3. Flexible access patterns

Discovery maps the shape; this page writes the access code that doesn't care which shape arrives. One access layer handles direct arrays, wrapped collections, and single objects, preserves pagination metadata, tolerates alternative field names, and powers the vendor-orders normalizer you'll build at the end of the chapter.

Step 1: normalize any collection shape

The first utility handles the most common variation -- where the actual data lives. Some APIs return arrays directly. Others wrap arrays under keys like items, results, or data. Single-item endpoints often return an unwrapped object. Your code should not need to know which pattern each API uses.

The function below inspects the response type and structure, then returns a list regardless of the input shape. Direct arrays pass through unchanged. Wrapped collections get unwrapped. Single objects become one-item lists. After this, the rest of your code can always expect a list. Save it as normalize_collection.py:

normalize_collection.py
from typing import Any, List, Optional

COMMON_COLLECTION_KEYS = ["items", "results", "data", "content", "entries", "records"]

def normalize_collection(
    api_response: Any,
    container_hints: Optional[List[str]] = None,
) -> List[Any]:
    """
    Return a list of items regardless of response shape:
    - list          -> itself
    - dict+wrapper  -> wrapper list
    - dict (single) -> [dict]
    - other         -> []
    """
    # Direct array: pass through
    if isinstance(api_response, list):
        return api_response

    # Not a dict: can't extract anything
    if not isinstance(api_response, dict):
        return []

    # Check for common wrapper keys
    keys = (container_hints or []) + COMMON_COLLECTION_KEYS
    for key in keys:
        val = api_response.get(key)
        if isinstance(val, list):
            return val

    # No wrapper found: treat dict as single item
    return [api_response]

The container_hints parameter lets you handle domain-specific wrappers without modifying the function. If an API uses products or repositories instead of the common patterns, pass them as hints. You'll keep this function in your toolkit and reach for it again and again -- each new API you integrate is a chance to add another wrapper convention to your hints list.

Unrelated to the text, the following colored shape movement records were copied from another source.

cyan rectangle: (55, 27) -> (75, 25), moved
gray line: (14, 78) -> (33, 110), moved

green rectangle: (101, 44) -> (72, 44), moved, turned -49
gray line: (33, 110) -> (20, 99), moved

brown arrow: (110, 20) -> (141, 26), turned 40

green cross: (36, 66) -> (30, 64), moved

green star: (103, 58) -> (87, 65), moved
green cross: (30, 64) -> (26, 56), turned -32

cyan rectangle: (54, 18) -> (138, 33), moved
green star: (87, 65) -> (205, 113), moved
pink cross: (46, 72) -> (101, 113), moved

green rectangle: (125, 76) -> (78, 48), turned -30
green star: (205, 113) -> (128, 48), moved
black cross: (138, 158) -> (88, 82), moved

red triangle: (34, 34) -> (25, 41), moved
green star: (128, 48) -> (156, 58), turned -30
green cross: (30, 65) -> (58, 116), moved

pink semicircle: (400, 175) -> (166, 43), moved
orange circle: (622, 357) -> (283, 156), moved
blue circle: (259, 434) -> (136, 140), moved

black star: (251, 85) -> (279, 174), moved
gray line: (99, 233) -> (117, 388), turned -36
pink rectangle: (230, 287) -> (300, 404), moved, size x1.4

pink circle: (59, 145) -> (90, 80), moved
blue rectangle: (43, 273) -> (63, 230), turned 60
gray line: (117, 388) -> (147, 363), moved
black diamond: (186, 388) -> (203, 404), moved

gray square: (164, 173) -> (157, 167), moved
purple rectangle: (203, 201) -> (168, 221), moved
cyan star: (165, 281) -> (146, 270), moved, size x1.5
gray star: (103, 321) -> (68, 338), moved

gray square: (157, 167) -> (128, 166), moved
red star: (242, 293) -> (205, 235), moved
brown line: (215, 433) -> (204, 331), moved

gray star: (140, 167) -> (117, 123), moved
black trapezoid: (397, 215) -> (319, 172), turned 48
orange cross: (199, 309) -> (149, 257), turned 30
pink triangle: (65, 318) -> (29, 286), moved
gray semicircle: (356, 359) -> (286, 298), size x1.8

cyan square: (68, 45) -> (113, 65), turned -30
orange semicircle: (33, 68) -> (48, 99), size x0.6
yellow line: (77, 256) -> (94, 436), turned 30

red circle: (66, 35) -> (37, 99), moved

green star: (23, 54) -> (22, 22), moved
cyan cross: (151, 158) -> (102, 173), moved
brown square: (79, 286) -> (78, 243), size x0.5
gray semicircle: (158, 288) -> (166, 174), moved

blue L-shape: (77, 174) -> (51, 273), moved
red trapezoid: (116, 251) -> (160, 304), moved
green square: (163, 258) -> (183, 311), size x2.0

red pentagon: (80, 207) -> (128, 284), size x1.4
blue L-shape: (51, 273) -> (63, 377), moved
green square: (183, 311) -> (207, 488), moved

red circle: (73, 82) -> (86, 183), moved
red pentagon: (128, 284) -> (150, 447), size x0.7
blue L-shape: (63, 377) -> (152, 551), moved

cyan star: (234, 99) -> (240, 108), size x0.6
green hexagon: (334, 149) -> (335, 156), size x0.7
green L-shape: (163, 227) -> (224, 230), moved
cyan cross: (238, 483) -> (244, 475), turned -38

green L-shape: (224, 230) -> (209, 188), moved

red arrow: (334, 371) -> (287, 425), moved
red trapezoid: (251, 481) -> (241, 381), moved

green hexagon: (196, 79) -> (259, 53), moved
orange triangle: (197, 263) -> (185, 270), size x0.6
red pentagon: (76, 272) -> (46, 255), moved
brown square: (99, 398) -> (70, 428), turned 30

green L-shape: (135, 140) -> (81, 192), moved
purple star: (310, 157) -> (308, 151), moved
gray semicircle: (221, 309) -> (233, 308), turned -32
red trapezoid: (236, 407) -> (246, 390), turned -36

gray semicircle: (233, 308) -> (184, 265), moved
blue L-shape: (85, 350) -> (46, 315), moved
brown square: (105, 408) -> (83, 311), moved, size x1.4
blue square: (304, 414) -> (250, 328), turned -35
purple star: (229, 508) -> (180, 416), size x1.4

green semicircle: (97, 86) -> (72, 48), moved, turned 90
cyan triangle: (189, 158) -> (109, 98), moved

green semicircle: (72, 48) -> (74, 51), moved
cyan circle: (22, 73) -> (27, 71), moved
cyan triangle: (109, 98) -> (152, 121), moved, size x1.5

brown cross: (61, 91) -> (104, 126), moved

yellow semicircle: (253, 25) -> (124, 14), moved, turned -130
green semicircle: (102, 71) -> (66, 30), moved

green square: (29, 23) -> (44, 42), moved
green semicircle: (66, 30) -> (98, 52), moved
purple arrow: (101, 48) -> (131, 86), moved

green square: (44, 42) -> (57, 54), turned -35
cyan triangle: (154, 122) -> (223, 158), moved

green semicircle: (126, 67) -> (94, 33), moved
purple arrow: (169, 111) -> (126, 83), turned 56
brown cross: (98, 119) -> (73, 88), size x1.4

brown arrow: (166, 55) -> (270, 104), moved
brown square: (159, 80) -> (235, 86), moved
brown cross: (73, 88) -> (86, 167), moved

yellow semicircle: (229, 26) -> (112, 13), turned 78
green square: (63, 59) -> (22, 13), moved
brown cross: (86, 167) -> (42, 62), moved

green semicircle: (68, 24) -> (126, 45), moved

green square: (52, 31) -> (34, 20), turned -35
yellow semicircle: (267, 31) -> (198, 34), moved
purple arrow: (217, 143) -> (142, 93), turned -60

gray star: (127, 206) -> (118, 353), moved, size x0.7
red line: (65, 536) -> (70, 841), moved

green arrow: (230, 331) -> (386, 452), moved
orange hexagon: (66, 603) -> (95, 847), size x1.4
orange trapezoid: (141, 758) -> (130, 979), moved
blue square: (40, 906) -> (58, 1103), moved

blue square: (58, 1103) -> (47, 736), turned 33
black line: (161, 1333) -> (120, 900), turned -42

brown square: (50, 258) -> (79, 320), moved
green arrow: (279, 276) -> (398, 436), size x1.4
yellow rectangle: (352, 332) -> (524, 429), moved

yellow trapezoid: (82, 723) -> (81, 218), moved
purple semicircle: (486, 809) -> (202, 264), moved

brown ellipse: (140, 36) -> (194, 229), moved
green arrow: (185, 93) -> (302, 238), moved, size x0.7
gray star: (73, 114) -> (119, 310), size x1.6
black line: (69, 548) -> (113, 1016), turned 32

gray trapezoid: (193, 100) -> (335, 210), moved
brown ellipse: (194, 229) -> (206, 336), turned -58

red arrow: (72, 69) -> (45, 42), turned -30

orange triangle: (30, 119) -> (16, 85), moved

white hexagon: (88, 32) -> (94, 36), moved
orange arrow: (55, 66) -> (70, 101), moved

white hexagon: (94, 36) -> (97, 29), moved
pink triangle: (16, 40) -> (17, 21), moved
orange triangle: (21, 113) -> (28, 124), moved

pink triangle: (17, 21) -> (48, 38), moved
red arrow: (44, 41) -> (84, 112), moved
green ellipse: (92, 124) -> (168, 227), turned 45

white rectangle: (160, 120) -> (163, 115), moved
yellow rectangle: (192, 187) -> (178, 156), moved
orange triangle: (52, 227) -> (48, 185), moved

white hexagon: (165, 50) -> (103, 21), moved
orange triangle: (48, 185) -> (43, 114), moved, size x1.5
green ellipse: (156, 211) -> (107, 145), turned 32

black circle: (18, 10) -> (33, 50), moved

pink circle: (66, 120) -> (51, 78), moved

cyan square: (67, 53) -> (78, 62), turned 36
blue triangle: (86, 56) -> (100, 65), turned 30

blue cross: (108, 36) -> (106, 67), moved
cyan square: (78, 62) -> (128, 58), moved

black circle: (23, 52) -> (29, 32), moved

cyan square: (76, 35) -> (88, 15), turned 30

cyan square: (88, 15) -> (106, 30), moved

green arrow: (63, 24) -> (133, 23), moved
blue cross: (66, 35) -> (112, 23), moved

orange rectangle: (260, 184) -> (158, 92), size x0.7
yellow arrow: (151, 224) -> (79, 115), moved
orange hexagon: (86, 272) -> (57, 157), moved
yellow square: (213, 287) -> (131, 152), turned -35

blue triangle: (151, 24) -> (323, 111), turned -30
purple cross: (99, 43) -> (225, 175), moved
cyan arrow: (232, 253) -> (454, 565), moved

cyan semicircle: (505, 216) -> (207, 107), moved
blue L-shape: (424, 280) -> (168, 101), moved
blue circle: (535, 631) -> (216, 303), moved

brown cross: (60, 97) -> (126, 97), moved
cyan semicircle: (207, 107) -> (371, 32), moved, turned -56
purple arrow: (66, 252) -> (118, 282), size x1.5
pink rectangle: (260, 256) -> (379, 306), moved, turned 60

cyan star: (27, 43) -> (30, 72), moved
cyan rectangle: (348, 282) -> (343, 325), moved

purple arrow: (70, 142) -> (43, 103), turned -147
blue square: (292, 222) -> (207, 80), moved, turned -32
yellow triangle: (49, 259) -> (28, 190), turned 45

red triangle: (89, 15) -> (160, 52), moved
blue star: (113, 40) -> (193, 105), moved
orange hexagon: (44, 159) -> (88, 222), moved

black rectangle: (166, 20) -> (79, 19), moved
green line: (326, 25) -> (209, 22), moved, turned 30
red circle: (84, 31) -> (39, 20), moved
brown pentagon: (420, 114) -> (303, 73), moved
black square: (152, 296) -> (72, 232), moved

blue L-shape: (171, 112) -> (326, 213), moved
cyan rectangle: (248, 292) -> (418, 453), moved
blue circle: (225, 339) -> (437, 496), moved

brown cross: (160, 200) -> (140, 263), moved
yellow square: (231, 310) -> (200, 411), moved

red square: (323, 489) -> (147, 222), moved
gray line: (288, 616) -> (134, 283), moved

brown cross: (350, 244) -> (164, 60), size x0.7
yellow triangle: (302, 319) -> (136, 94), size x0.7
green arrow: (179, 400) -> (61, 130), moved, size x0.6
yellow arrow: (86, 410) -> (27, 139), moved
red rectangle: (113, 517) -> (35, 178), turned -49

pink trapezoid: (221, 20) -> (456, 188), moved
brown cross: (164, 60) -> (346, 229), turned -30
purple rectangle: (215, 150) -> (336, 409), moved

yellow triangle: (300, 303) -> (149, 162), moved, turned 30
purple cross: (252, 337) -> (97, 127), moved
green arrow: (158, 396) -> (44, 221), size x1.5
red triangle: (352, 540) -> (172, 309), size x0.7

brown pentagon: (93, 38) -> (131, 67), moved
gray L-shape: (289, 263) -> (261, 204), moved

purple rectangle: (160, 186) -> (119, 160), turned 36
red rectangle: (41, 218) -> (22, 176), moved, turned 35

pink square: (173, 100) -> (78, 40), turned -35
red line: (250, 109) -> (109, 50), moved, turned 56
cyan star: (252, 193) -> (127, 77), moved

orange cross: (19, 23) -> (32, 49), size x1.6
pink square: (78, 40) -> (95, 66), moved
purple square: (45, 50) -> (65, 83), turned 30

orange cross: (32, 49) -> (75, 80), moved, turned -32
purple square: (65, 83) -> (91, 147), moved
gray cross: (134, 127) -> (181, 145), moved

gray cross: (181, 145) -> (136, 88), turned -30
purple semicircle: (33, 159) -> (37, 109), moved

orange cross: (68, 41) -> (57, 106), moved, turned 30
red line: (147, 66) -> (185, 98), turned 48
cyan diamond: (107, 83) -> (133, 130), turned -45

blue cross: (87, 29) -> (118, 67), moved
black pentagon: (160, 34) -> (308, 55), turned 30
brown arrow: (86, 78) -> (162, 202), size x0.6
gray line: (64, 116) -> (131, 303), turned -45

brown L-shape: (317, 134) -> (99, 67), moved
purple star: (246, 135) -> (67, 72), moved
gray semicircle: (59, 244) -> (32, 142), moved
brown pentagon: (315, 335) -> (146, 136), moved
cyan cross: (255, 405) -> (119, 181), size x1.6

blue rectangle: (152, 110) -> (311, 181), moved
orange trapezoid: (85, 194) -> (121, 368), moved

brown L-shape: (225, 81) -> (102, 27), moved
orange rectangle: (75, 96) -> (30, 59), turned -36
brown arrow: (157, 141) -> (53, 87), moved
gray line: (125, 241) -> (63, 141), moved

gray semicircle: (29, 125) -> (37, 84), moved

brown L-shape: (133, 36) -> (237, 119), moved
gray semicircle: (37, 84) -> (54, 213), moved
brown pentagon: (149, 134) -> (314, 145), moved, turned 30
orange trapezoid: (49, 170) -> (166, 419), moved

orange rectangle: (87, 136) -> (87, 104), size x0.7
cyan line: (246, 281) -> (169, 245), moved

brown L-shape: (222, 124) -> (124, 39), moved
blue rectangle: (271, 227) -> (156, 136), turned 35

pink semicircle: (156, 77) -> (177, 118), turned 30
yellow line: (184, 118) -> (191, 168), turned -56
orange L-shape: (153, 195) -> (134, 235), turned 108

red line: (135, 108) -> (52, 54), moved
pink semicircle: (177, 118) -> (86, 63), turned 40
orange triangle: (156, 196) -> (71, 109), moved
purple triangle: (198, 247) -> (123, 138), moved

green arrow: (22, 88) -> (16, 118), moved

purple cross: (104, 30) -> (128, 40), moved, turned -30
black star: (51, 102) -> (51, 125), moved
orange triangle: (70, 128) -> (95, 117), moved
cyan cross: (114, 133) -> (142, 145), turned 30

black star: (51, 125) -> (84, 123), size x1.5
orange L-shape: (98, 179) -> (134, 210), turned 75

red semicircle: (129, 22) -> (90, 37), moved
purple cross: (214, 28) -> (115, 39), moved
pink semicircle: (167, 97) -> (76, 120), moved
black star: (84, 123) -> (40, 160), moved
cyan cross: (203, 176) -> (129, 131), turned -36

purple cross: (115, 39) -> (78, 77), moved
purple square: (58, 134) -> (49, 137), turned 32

Step 2: extract items and preserve metadata

The normalizer above solves one problem but creates another: it discards everything except the items. Real APIs include valuable metadata -- pagination cursors, total counts, page information -- that downstream code often needs. APIs signal "more data available" in several ways:

  • Page numbers: ?page=2 (like book pages)
  • Cursors: opaque tokens like "cursor": "eyJwYWdlIjoyfQ=="
  • Next URLs: direct links like "/search?q=python&page=2"
  • Offset/limit: ?offset=20&limit=20 (skip 20, get next 20)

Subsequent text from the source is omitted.